━━ Dataset entries

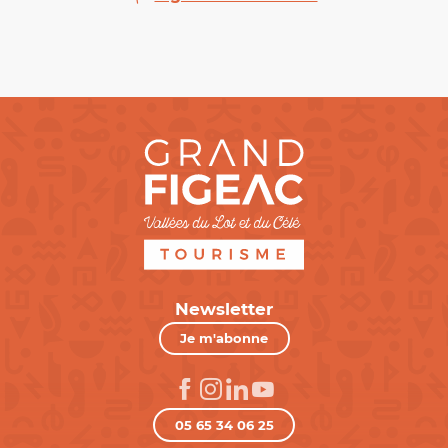
Newsletter
Je m'abonne
05 65 34 06 25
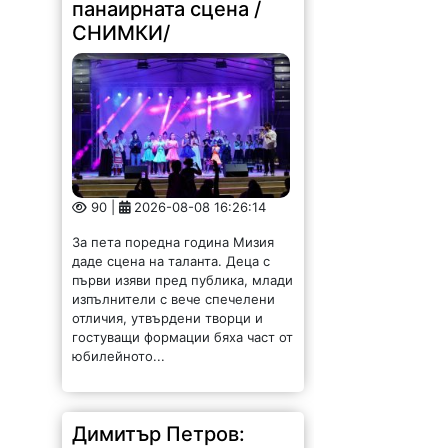
панаирната сцена /
СНИМКИ/
90 |
2026-08-08 16:26:14
За пета поредна година Мизия
даде сцена на таланта. Деца с
първи изяви пред публика, млади
изпълнители с вече спечелени
отличия, утвърдени творци и
гостуващи формации бяха част от
юбилейното...
Димитър Петров:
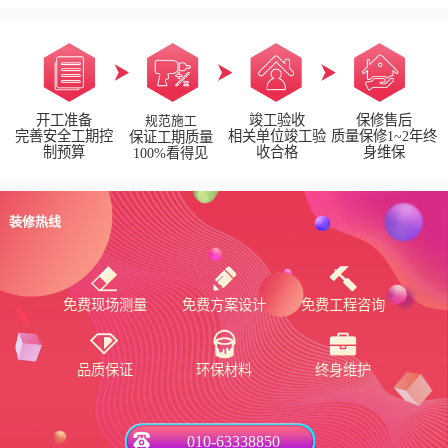
开工准备
竣工验收
保修售后
规范施工
完善安全工期控
相关单位竣工验
质量保修1~2年终
保证工期质量
制预算
收合格
身维保
100%看得见
装修热线
免费现场测量
免费方案设计
免费工程咨询
品质保证
环保材料
终身维护
010-63338850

━━━━

# Instructions to follow
Within the entries, find all lines holding "сцена" and copy each one.

# Completed exercise
панаирната сцена /
даде сцена на таланта. Деца с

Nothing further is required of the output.